Die wilden Elefanten sind mittlerweile ständig in der Nähe. Ihre Fußspuren und Kot übersäen alle Straßen, und sie kommen sogar bis ins Ithumba Camp hinein um aus der Stalltränke zu saufen. Sie benutzen nun auch das Schlammbad der Waisen, und treffen sich häufig mit den älteren Waisen, wenn sich diese von der Herde und ihren Keepern absetzen um sich mit ihren wilden Altersgenossen zu verbrüdern. Die Anwesenheit der Waisen und das Vertrauen gegenüber Menschen, das sie ihren wilden Artgenossen vermitteln konnten, die lange Zeit alles unternahmen um den Menschen aus dem Weg zu gehen, grenzt an Übernatürlichkeit. Kenia ist nicht nur ein erstklassiges Touristenziel, dessen Ruf auch die Waisen in der BBC-Reihe „Tagebuch der Elefanten“ oder im angesehenen 60-minütigen Beitrag der CBS aufpolierten, sondern unsere Elefanten haben auch wilde Herden wieder in Regionen gelockt, die nach den Massenmorden der späten 70er, 80er und frühen 90er für drei Jahrzehnte die Gegend verlassen hatten. Durch sie wurden weitere 4.800 km² unberührte Wildnis wieder ein Zuhause für Elefanten in einer Region, die davon profitieren wird und wieder zu dem wird, was es einmal war – der Kronjuwel Tsavos und die Heimat von einigen der größten Elefanten, die Afrika jemals sah.

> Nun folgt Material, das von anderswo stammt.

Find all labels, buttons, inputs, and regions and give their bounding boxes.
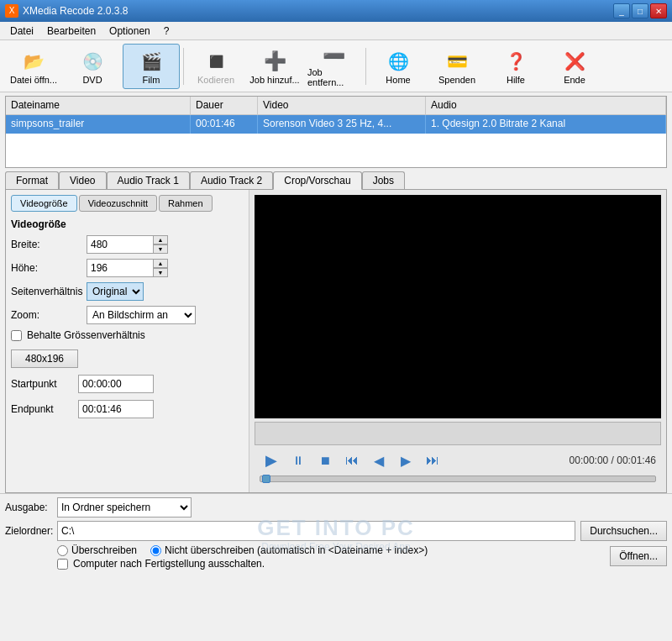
hohe-label: Höhe: xyxy=(11,262,87,274)
tab-audio-track-2[interactable]: Audio Track 2 xyxy=(190,171,273,189)
file-list: Dateiname Dauer Video Audio simpsons_tra… xyxy=(5,96,667,168)
toolbar-film[interactable]: 🎬 Film xyxy=(123,44,180,89)
pause-button[interactable]: ⏸ xyxy=(286,449,310,472)
breite-spin-down[interactable]: ▼ xyxy=(153,244,168,254)
col-dauer: Dauer xyxy=(191,97,258,114)
toolbar-spenden-label: Spenden xyxy=(438,75,475,85)
toolbar-datei-offn[interactable]: 📂 Datei öffn... xyxy=(5,44,62,89)
toolbar-datei-offn-label: Datei öffn... xyxy=(10,75,57,85)
startpunkt-input[interactable] xyxy=(78,375,154,393)
sub-tab-videozuschnitt[interactable]: Videozuschnitt xyxy=(79,195,157,212)
title-bar: X XMedia Recode 2.0.3.8 _ □ ✕ xyxy=(0,0,672,22)
toolbar-kodieren-label: Kodieren xyxy=(197,75,234,85)
toolbar-kodieren[interactable]: ⬛ Kodieren xyxy=(187,44,244,89)
durchsuchen-button[interactable]: Durchsuchen... xyxy=(580,521,667,541)
toolbar-job-entfern[interactable]: ➖ Job entfern... xyxy=(305,44,362,89)
col-audio: Audio xyxy=(426,97,666,114)
toolbar-sep-2 xyxy=(365,48,366,85)
table-row[interactable]: simpsons_trailer 00:01:46 Sorenson Video… xyxy=(6,115,666,134)
endpunkt-input[interactable] xyxy=(78,400,154,418)
toolbar-hilfe[interactable]: ❓ Hilfe xyxy=(487,44,544,89)
toolbar-job-hinzuf[interactable]: ➕ Job hinzuf... xyxy=(246,44,303,89)
toolbar-ende[interactable]: ❌ Ende xyxy=(546,44,603,89)
menu-optionen[interactable]: Optionen xyxy=(102,24,157,39)
toolbar-spenden[interactable]: 💳 Spenden xyxy=(428,44,486,89)
computer-ausschalten-checkbox[interactable] xyxy=(57,559,68,570)
seitenverh-select[interactable]: Original 4:3 16:9 xyxy=(87,282,144,301)
size-button[interactable]: 480x196 xyxy=(11,349,78,368)
cell-filename: simpsons_trailer xyxy=(6,115,191,134)
hohe-spin-up[interactable]: ▲ xyxy=(153,259,168,268)
video-preview xyxy=(255,195,661,418)
stop-button[interactable]: ⏹ xyxy=(313,449,337,472)
toolbar-hilfe-label: Hilfe xyxy=(507,75,525,85)
size-btn-container: 480x196 xyxy=(11,346,244,368)
dvd-icon: 💿 xyxy=(79,48,106,75)
tab-jobs[interactable]: Jobs xyxy=(362,171,405,189)
remove-job-icon: ➖ xyxy=(320,45,347,67)
breite-row: Breite: ▲ ▼ xyxy=(11,235,244,254)
breite-label: Breite: xyxy=(11,239,87,250)
seitenverh-label: Seitenverhältnis xyxy=(11,286,87,297)
sub-tab-bar: Videogröße Videozuschnitt Rahmen xyxy=(11,195,244,212)
tab-video[interactable]: Video xyxy=(59,171,106,189)
hohe-row: Höhe: ▲ ▼ xyxy=(11,259,244,277)
zielordner-input[interactable] xyxy=(57,521,575,541)
cell-duration: 00:01:46 xyxy=(191,115,258,134)
radio-nicht-uberschreiben-label: Nicht überschreiben (automatisch in <Dat… xyxy=(150,544,428,556)
frame-forward-button[interactable]: ▶ xyxy=(394,449,417,472)
tab-bar: Format Video Audio Track 1 Audio Track 2… xyxy=(5,171,667,189)
radio-uberschreiben[interactable] xyxy=(57,545,68,556)
radio-nicht-uberschreiben[interactable] xyxy=(150,545,161,556)
window-title: XMedia Recode 2.0.3.8 xyxy=(23,5,128,17)
behalte-row: Behalte Grössenverhältnis xyxy=(11,329,244,341)
progress-bar[interactable] xyxy=(260,475,656,482)
progress-bar-container xyxy=(255,475,661,487)
home-icon: 🌐 xyxy=(385,48,412,75)
zielordner-row: Zielordner: Durchsuchen... xyxy=(5,521,667,541)
menu-bar: Datei Bearbeiten Optionen ? xyxy=(0,22,672,40)
zoom-select[interactable]: An Bildschirm an 100% 75% xyxy=(87,306,196,324)
menu-bearbeiten[interactable]: Bearbeiten xyxy=(40,24,102,39)
cell-video: Sorenson Video 3 25 Hz, 4... xyxy=(258,115,426,134)
sub-tab-videogrosse[interactable]: Videogröße xyxy=(11,195,77,212)
behalte-checkbox[interactable] xyxy=(11,330,22,341)
group-label-videogrosse: Videogröße xyxy=(11,218,244,230)
controls-panel: Videogröße Videozuschnitt Rahmen Videogr… xyxy=(6,190,249,492)
film-icon: 🎬 xyxy=(138,48,165,75)
toolbar-home-label: Home xyxy=(386,75,410,85)
maximize-button[interactable]: □ xyxy=(632,3,648,18)
behalte-label: Behalte Grössenverhältnis xyxy=(27,329,145,341)
sub-tab-rahmen[interactable]: Rahmen xyxy=(159,195,213,212)
forward-to-end-button[interactable]: ⏭ xyxy=(421,449,444,472)
toolbar-film-label: Film xyxy=(143,75,160,85)
toolbar-ende-label: Ende xyxy=(564,75,585,85)
progress-thumb[interactable] xyxy=(262,475,270,483)
ausgabe-select[interactable]: In Ordner speichern Gleicher Ordner xyxy=(57,497,192,518)
rewind-to-start-button[interactable]: ⏮ xyxy=(340,449,364,472)
computer-ausschalten-label: Computer nach Fertigstellung ausschalten… xyxy=(73,558,265,570)
preview-bottom-bar xyxy=(255,422,661,445)
app-icon: X xyxy=(5,4,18,18)
tab-audio-track-1[interactable]: Audio Track 1 xyxy=(107,171,190,189)
frame-back-button[interactable]: ◀ xyxy=(367,449,391,472)
play-button[interactable]: ▶ xyxy=(260,449,283,472)
menu-help[interactable]: ? xyxy=(157,24,176,39)
tab-crop-vorschau[interactable]: Crop/Vorschau xyxy=(273,171,361,190)
kodieren-icon: ⬛ xyxy=(202,48,229,75)
menu-datei[interactable]: Datei xyxy=(3,24,40,39)
open-file-icon: 📂 xyxy=(20,48,47,75)
tab-format[interactable]: Format xyxy=(5,171,59,189)
toolbar-home[interactable]: 🌐 Home xyxy=(370,44,427,89)
hohe-input[interactable] xyxy=(87,259,154,277)
offnen-button[interactable]: Öffnen... xyxy=(610,546,667,566)
hohe-spin-down[interactable]: ▼ xyxy=(153,268,168,277)
breite-input[interactable] xyxy=(87,235,154,254)
toolbar-dvd[interactable]: 💿 DVD xyxy=(64,44,121,89)
ausgabe-row: Ausgabe: In Ordner speichern Gleicher Or… xyxy=(5,497,667,518)
col-dateiname: Dateiname xyxy=(6,97,191,114)
close-button[interactable]: ✕ xyxy=(650,3,667,18)
zoom-label: Zoom: xyxy=(11,309,87,321)
breite-spin-up[interactable]: ▲ xyxy=(153,235,168,244)
minimize-button[interactable]: _ xyxy=(613,3,630,18)
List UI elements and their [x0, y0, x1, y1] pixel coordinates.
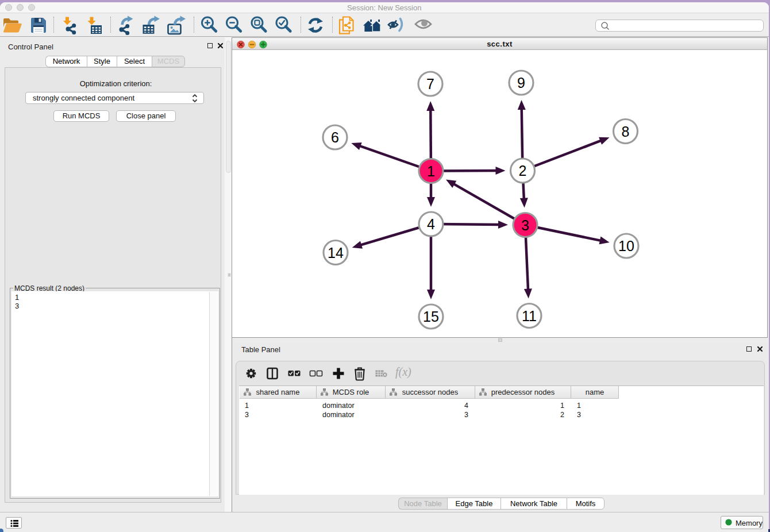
svg-text:11: 11: [522, 308, 537, 324]
svg-text:14: 14: [328, 245, 344, 261]
svg-text:7: 7: [426, 76, 434, 92]
svg-text:6: 6: [331, 129, 339, 145]
svg-text:8: 8: [622, 124, 630, 140]
svg-text:4: 4: [427, 216, 435, 232]
svg-text:2: 2: [519, 163, 527, 179]
svg-text:3: 3: [521, 217, 529, 233]
svg-text:1: 1: [427, 163, 435, 179]
svg-text:10: 10: [618, 238, 634, 254]
svg-text:9: 9: [517, 75, 525, 91]
svg-text:15: 15: [423, 309, 439, 325]
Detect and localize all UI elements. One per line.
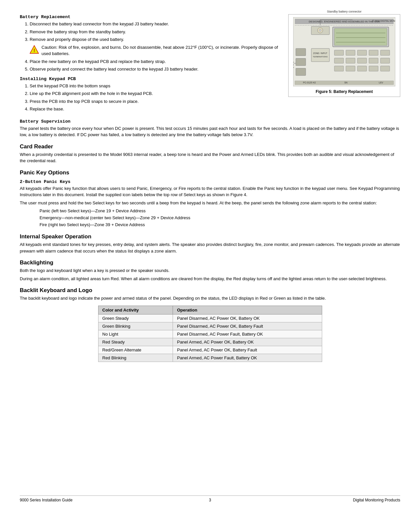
backlighting-para1: Both the logo and keyboard light when a …	[20, 267, 400, 274]
svg-text:DESIGNED, ENGINEERED AND ASSEM: DESIGNED, ENGINEERED AND ASSEMBLED IN TH…	[309, 20, 380, 23]
pcb-diagram-svg: DESIGNED, ENGINEERED AND ASSEMBLED IN TH…	[293, 17, 395, 86]
backlit-keyboard-heading: Backlit Keyboard and Logo	[20, 287, 400, 294]
internal-speaker-heading: Internal Speaker Operation	[20, 233, 400, 240]
list-item: Remove the battery strap from the standb…	[30, 29, 282, 35]
table-row: Red SteadyPanel Armed, AC Power OK, Batt…	[98, 338, 322, 346]
footer-right: Digital Monitoring Products	[353, 498, 400, 502]
led-table: Color and Activity Operation Green Stead…	[98, 306, 322, 362]
warning-text: Caution: Risk of fire, explosion, and bu…	[42, 44, 282, 57]
list-item: Fire (right two Select keys)—Zone 39 + D…	[40, 222, 400, 228]
svg-rect-24	[369, 50, 378, 55]
svg-rect-33	[357, 66, 367, 71]
panic-key-options-section: Panic Key Options 2-Button Panic Keys Al…	[20, 169, 400, 228]
internal-speaker-section: Internal Speaker Operation All keypads e…	[20, 233, 400, 254]
warning-row: ! Caution: Risk of fire, explosion, and …	[30, 44, 282, 57]
installing-keypad-pcb-steps: Set the keypad PCB into the bottom snaps…	[30, 83, 282, 112]
backlit-keyboard-body: The backlit keyboard and logo indicate t…	[20, 295, 400, 302]
panic-key-options-heading: Panic Key Options	[20, 169, 400, 176]
battery-supervision-heading: Battery Supervision	[20, 119, 400, 124]
footer-left: 9000 Series Installation Guide	[20, 498, 72, 502]
table-cell-operation: Panel Armed, AC Power OK, Battery OK	[173, 338, 322, 346]
svg-rect-34	[369, 66, 378, 71]
panic-indents: Panic (left two Select keys)—Zone 19 + D…	[40, 208, 400, 228]
table-cell-color: Green Steady	[98, 314, 173, 322]
figure-5-caption: Figure 5: Battery Replacement	[291, 89, 397, 94]
svg-text:LEV: LEV	[379, 81, 383, 84]
top-section: Battery Replacement Disconnect the batte…	[20, 10, 400, 114]
svg-rect-32	[346, 66, 355, 71]
backlighting-heading: Backlighting	[20, 259, 400, 266]
svg-rect-28	[357, 58, 367, 63]
svg-rect-8	[334, 28, 387, 45]
svg-text:Standby: Standby	[293, 61, 294, 63]
table-col2-header: Operation	[173, 306, 322, 314]
backlighting-section: Backlighting Both the logo and keyboard …	[20, 259, 400, 282]
svg-text:PC-0125  H2: PC-0125 H2	[303, 81, 316, 84]
page-content: Battery Replacement Disconnect the batte…	[20, 10, 400, 362]
internal-speaker-body: All keypads emit standard tones for key …	[20, 241, 400, 254]
table-cell-color: Red Blinking	[98, 354, 173, 362]
svg-rect-15	[296, 48, 306, 56]
svg-text:© 2018 DIGITAL MONITORING PROD: © 2018 DIGITAL MONITORING PRODUCTS, INC …	[372, 20, 395, 22]
figure-5-box: DESIGNED, ENGINEERED AND ASSEMBLED IN TH…	[288, 14, 400, 97]
table-row: Red/Green AlternatePanel Armed, AC Power…	[98, 346, 322, 354]
table-row: Red BlinkingPanel Armed, AC Power Fault,…	[98, 354, 322, 362]
table-cell-operation: Panel Disarmed, AC Power OK, Battery Fau…	[173, 322, 322, 330]
svg-text:SN: SN	[344, 81, 348, 84]
list-item: Line up the PCB alignment post with the …	[30, 90, 282, 97]
panic-2-button-heading: 2-Button Panic Keys	[20, 179, 400, 184]
svg-rect-25	[380, 50, 390, 55]
list-item: Remove and properly dispose of the used …	[30, 36, 282, 57]
svg-rect-29	[369, 58, 378, 63]
battery-replacement-text: Battery Replacement Disconnect the batte…	[20, 10, 282, 114]
standby-battery-connector-label: Standby battery connector	[288, 10, 400, 14]
figure-5-container: Standby battery connector DESIGNED, ENGI…	[288, 10, 400, 114]
table-cell-color: No Light	[98, 330, 173, 338]
svg-text:TERMINATIONS: TERMINATIONS	[313, 56, 328, 58]
table-row: No LightPanel Disarmed, AC Power Fault, …	[98, 330, 322, 338]
svg-rect-18	[311, 48, 329, 62]
table-cell-operation: Panel Armed, AC Power Fault, Battery OK	[173, 354, 322, 362]
list-item: Place the new battery on the keypad PCB …	[30, 58, 282, 65]
battery-supervision-section: Battery Supervision The panel tests the …	[20, 119, 400, 138]
svg-rect-17	[296, 68, 306, 75]
installing-keypad-pcb-heading: Installing Keypad PCB	[20, 76, 282, 81]
svg-rect-16	[296, 58, 306, 66]
table-cell-operation: Panel Disarmed, AC Power Fault, Battery …	[173, 330, 322, 338]
page-number: 3	[209, 498, 211, 502]
svg-rect-23	[357, 50, 367, 55]
backlighting-para2: During an alarm condition, all lighted a…	[20, 276, 400, 282]
card-reader-body: When a proximity credential is presented…	[20, 151, 400, 164]
svg-text:!: !	[34, 48, 35, 53]
table-cell-color: Red Steady	[98, 338, 173, 346]
svg-rect-26	[334, 58, 344, 63]
battery-replacement-heading: Battery Replacement	[20, 15, 282, 19]
card-reader-heading: Card Reader	[20, 143, 400, 150]
list-item: Emergency—non-medical (center two Select…	[40, 215, 400, 222]
list-item: Replace the base.	[30, 106, 282, 112]
table-row: Green SteadyPanel Disarmed, AC Power OK,…	[98, 314, 322, 322]
svg-rect-22	[346, 50, 355, 55]
svg-text:battery: battery	[293, 64, 294, 66]
table-cell-operation: Panel Armed, AC Power OK, Battery Fault	[173, 346, 322, 354]
battery-supervision-body: The panel tests the battery once every h…	[20, 125, 400, 138]
svg-point-14	[319, 29, 322, 32]
list-item: Panic (left two Select keys)—Zone 19 + D…	[40, 208, 400, 215]
warning-icon: !	[30, 44, 39, 56]
svg-rect-31	[334, 66, 344, 71]
backlit-keyboard-section: Backlit Keyboard and Logo The backlit ke…	[20, 287, 400, 362]
panic-para2: The user must press and hold the two Sel…	[20, 200, 400, 206]
svg-rect-21	[334, 50, 344, 55]
table-row: Green BlinkingPanel Disarmed, AC Power O…	[98, 322, 322, 330]
battery-replacement-steps: Disconnect the battery lead connector fr…	[30, 21, 282, 73]
list-item: Disconnect the battery lead connector fr…	[30, 21, 282, 27]
svg-rect-35	[380, 66, 390, 71]
card-reader-section: Card Reader When a proximity credential …	[20, 143, 400, 164]
svg-rect-27	[346, 58, 355, 63]
list-item: Set the keypad PCB into the bottom snaps	[30, 83, 282, 89]
table-col1-header: Color and Activity	[98, 306, 173, 314]
svg-text:ZONE / INPUT: ZONE / INPUT	[313, 52, 327, 54]
list-item: Observe polarity and connect the battery…	[30, 66, 282, 73]
table-cell-operation: Panel Disarmed, AC Power OK, Battery OK	[173, 314, 322, 322]
svg-rect-30	[380, 58, 390, 63]
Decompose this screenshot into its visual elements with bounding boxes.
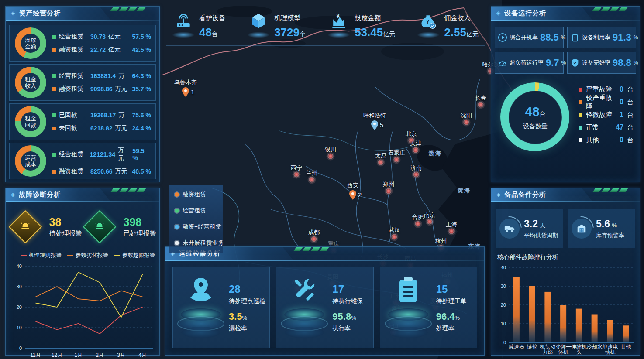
- city-label: 呼和浩特: [363, 112, 386, 120]
- map-city-marker[interactable]: 天津: [414, 148, 418, 152]
- pedestal-decoration: [384, 271, 433, 344]
- legend-item-minor[interactable]: 轻微故障1台: [579, 109, 634, 120]
- module-count: 15: [436, 283, 467, 295]
- header-stripes-decoration: [295, 247, 327, 251]
- city-label: 兰州: [306, 169, 317, 177]
- alarm-icon: [83, 210, 116, 243]
- city-label: 郑州: [383, 181, 394, 188]
- maintenance-module-1: 17 待执行维保 95.8% 执行率: [276, 267, 373, 348]
- header-underline: [6, 20, 159, 21]
- map-legend: 融资租赁经营租赁融资+经营租赁未开展租赁业务: [169, 185, 223, 253]
- module-count: 28: [229, 283, 265, 295]
- city-label: 太原: [375, 152, 386, 160]
- stat-unit: 个: [300, 31, 306, 38]
- legend-item-rule[interactable]: 机理规则报警: [21, 252, 62, 259]
- map-city-marker[interactable]: 成都: [312, 237, 316, 241]
- panel-header: ◈ 设备运行分析: [491, 7, 640, 22]
- core-faults-bar-chart: 010203040减速器链轮机头动力部变频一体机伸缩机头冷却水单速电动机其他: [496, 263, 636, 358]
- donut-label: 没放: [25, 37, 36, 43]
- map-city-marker[interactable]: 上海: [450, 229, 454, 233]
- svg-text:¥: ¥: [427, 19, 430, 25]
- panel-device-operation: ◈ 设备运行分析 综合开机率 88.5 % 设备利用率 91.3 % 超负荷运行…: [491, 6, 640, 182]
- map-city-marker[interactable]: 西宁: [295, 173, 299, 177]
- device-metric-2: 超负荷运行率 9.7 %: [495, 52, 564, 74]
- asset-row-3: 运营成本 经营租赁12121.34万元59.5 % 融资租赁8250.66万元4…: [9, 143, 156, 179]
- svg-text:变频一体机: 变频一体机: [555, 344, 571, 355]
- map-city-marker[interactable]: 兰州: [310, 178, 314, 182]
- legend-dash-icon: [67, 255, 73, 256]
- svg-text:伸缩机头: 伸缩机头: [571, 344, 587, 355]
- maintenance-module-0: 28 待处理点巡检 3.5% 漏检率: [172, 267, 270, 348]
- legend-item-serious[interactable]: 较严重故障0台: [579, 97, 634, 107]
- legend-circle-icon: [175, 209, 179, 213]
- header-underline: [165, 260, 484, 261]
- map-city-marker[interactable]: 太原: [379, 161, 383, 164]
- map-legend-item-3[interactable]: 未开展租赁业务: [175, 239, 217, 247]
- panel-spare-parts: ◈ 备品备件分析 3.2 天 平均供货周期 5.6 % 库存预警率 核心部件故障…: [491, 188, 640, 356]
- asset-item: 融资租赁8250.66万元40.5 %: [52, 168, 151, 175]
- header-tab: ◈ 备品备件分析: [491, 188, 592, 201]
- legend-dash-icon: [21, 255, 27, 256]
- metric-label: 设备利用率: [582, 34, 610, 41]
- svg-text:冷却水: 冷却水: [587, 344, 603, 350]
- legend-square-icon: [579, 126, 582, 130]
- legend-item-degrade[interactable]: 参数劣化报警: [67, 252, 108, 259]
- tools-icon: [290, 275, 318, 306]
- legend-item-normal[interactable]: 正常47台: [579, 122, 634, 133]
- device-count-caption: 设备数量: [523, 123, 548, 130]
- map-city-pin[interactable]: 呼和浩特5: [371, 120, 378, 130]
- stat-unit: 亿元: [383, 31, 395, 38]
- map-legend-item-1[interactable]: 经营租赁: [175, 207, 217, 215]
- header-stripes-decoration: [594, 7, 627, 11]
- city-dot-icon: [465, 120, 468, 124]
- alarm-icon: [8, 210, 41, 243]
- panel-fault-diagnosis: ◈ 故障诊断分析 38 待处理报警 398 已处理报警 机理规则报警: [5, 188, 160, 356]
- map-city-pin[interactable]: 西安2: [349, 190, 356, 200]
- map-legend-item-0[interactable]: 融资租赁: [175, 191, 217, 198]
- map-city-marker[interactable]: 石家庄: [395, 158, 399, 162]
- map-city-marker[interactable]: 沈阳: [465, 120, 468, 124]
- header-tab: ◈ 资产经营分析: [6, 7, 110, 20]
- city-dot-icon: [428, 220, 432, 224]
- device-metrics: 综合开机率 88.5 % 设备利用率 91.3 % 超负荷运行率 9.7 % 设…: [491, 22, 640, 75]
- asset-donut-chart: 运营成本: [15, 145, 46, 177]
- module-count: 17: [332, 283, 363, 295]
- header-tab: ◈ 设备运行分析: [491, 7, 592, 20]
- city-label: 西安: [347, 181, 358, 189]
- panel-title: 设备运行分析: [504, 9, 546, 17]
- module-rate: 3.5%: [229, 311, 265, 322]
- card-value: 5.6: [596, 218, 610, 229]
- map-city-pin[interactable]: 乌鲁木齐1: [182, 87, 189, 97]
- asset-item: 已回款19268.17万75.6 %: [52, 111, 151, 119]
- metric-unit: %: [634, 34, 638, 41]
- legend-circle-icon: [175, 192, 179, 197]
- legend-square-icon: [579, 88, 582, 92]
- diamond-icon: ◈: [11, 10, 15, 16]
- map-city-marker[interactable]: 郑州: [387, 189, 391, 193]
- svg-text:其他: 其他: [620, 344, 631, 350]
- asset-row-0: 没放金额 经营租赁30.73亿元57.5 % 融资租赁22.72亿元42.5 %: [9, 25, 156, 62]
- map-city-marker[interactable]: 武汉: [393, 235, 396, 239]
- invest-chart-icon: ¥: [329, 11, 348, 31]
- header-underline: [6, 201, 159, 202]
- map-city-marker[interactable]: 济南: [414, 173, 418, 177]
- legend-item-critical[interactable]: 严重故障0台: [579, 84, 634, 95]
- metric-value: 88.5: [540, 32, 559, 43]
- svg-text:机头动力部: 机头动力部: [539, 344, 555, 355]
- card-label: 平均供货周期: [524, 232, 558, 239]
- top-stat-0: 看护设备 48台: [172, 7, 225, 44]
- legend-item-other[interactable]: 其他0台: [579, 135, 634, 145]
- map-city-marker[interactable]: 银川: [329, 154, 333, 158]
- pending-alarms-count: 38: [49, 216, 82, 228]
- device-count: 48: [525, 104, 539, 119]
- city-label: 西宁: [291, 164, 302, 172]
- legend-item-overlimit[interactable]: 参数越限报警: [114, 252, 155, 259]
- map-city-marker[interactable]: 长春: [479, 103, 483, 107]
- module-rate-label: 处理率: [436, 325, 467, 332]
- city-label: 石家庄: [388, 149, 405, 157]
- map-city-marker[interactable]: 南京: [428, 220, 432, 224]
- map-city-marker[interactable]: 合肥: [416, 222, 420, 226]
- map-legend-item-2[interactable]: 融资+经营租赁: [175, 223, 217, 231]
- svg-text:20: 20: [17, 304, 22, 310]
- warehouse-icon: [572, 219, 592, 239]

Nachdem sie die Nacht in Gesellschaft von Sian, Naserian und Loijuk verbracht hatte, war Makena am nächsten Morgen wieder ganz die Alte. Bevor Robert Carr-Hartley wieder aufbrach, besuchte er noch das nahe gelegene Wasserloch und wurde mit dem prächtigen Anblick eines riesigen männlichen Leoparden belohnt. Noch aufregender dagegen war die Entdeckung eines sehr großen Elefantenbullen mit gewaltigen Stoßzähnen, der dahin zurückgekommen war, wo er hin gehörte – in den Norden des Nationalpark Tsavo-Ost, den Ort, den David Sheldrick einst als Himmel auf Erden bezeichnete.